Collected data

━━━━━━━━━━

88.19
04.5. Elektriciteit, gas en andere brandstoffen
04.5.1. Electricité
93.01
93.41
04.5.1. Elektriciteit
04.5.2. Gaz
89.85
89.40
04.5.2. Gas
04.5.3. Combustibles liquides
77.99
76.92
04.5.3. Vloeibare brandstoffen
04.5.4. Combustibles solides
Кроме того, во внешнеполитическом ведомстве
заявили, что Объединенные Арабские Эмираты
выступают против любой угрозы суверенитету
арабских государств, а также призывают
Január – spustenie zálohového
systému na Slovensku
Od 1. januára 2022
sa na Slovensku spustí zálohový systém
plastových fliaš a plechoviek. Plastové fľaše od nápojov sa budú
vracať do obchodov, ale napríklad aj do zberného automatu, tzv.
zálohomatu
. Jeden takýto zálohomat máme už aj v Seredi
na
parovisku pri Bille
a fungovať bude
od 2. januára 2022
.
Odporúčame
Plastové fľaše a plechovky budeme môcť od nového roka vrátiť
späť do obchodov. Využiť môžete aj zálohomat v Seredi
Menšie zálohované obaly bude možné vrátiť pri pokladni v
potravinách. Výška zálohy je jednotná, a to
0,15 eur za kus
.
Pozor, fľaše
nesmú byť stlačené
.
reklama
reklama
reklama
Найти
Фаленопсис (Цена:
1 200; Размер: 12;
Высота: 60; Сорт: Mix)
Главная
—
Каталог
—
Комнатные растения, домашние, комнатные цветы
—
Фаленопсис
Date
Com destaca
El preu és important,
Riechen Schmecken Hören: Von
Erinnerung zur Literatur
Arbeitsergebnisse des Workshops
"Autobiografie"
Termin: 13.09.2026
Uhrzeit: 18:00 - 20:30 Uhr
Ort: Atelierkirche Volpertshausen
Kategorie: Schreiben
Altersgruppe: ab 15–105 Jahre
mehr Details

━━━━━━━━━━

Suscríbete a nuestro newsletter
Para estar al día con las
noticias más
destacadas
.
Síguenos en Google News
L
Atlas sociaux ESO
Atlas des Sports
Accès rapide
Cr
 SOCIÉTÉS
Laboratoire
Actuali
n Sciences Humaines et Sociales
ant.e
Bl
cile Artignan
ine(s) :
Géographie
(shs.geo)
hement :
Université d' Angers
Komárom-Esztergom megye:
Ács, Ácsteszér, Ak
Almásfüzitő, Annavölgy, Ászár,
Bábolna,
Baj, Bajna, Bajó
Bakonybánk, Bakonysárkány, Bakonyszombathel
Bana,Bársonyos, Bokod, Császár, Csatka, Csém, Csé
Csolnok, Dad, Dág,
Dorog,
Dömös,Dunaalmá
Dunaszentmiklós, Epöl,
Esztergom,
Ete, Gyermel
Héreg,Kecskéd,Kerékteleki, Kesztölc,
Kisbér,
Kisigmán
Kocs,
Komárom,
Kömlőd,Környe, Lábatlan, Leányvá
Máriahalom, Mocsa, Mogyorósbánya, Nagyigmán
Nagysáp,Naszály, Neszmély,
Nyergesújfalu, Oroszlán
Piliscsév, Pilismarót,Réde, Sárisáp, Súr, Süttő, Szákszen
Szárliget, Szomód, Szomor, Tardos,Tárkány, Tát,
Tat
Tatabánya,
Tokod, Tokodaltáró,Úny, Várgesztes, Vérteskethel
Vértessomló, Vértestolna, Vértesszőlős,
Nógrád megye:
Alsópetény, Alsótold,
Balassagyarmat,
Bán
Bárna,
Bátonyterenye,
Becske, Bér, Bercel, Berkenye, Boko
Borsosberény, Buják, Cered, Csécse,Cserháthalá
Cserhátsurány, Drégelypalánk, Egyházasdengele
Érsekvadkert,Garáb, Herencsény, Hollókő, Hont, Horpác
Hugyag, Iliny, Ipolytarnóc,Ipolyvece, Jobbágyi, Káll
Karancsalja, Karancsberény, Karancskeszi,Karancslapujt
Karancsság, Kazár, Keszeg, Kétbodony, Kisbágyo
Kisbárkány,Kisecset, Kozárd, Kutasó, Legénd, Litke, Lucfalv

━━━━━━━━━━

— Goal of the exercise —
Look above for the line with "Január – spustenie zálohového" and the line with "mehr Details", and reproduce exactly those two lines plus every line between, nothing more.

— Response —
Január – spustenie zálohového
systému na Slovensku
Od 1. januára 2022
sa na Slovensku spustí zálohový systém
plastových fliaš a plechoviek. Plastové fľaše od nápojov sa budú
vracať do obchodov, ale napríklad aj do zberného automatu, tzv.
zálohomatu
. Jeden takýto zálohomat máme už aj v Seredi
na
parovisku pri Bille
a fungovať bude
od 2. januára 2022
.
Odporúčame
Plastové fľaše a plechovky budeme môcť od nového roka vrátiť
späť do obchodov. Využiť môžete aj zálohomat v Seredi
Menšie zálohované obaly bude možné vrátiť pri pokladni v
potravinách. Výška zálohy je jednotná, a to
0,15 eur za kus
.
Pozor, fľaše
nesmú byť stlačené
.
reklama
reklama
reklama
Найти
Фаленопсис (Цена:
1 200; Размер: 12;
Высота: 60; Сорт: Mix)
Главная
—
Каталог
—
Комнатные растения, домашние, комнатные цветы
—
Фаленопсис
Date
Com destaca
El preu és important,
Riechen Schmecken Hören: Von
Erinnerung zur Literatur
Arbeitsergebnisse des Workshops
"Autobiografie"
Termin: 13.09.2026
Uhrzeit: 18:00 - 20:30 Uhr
Ort: Atelierkirche Volpertshausen
Kategorie: Schreiben
Altersgruppe: ab 15–105 Jahre
mehr Details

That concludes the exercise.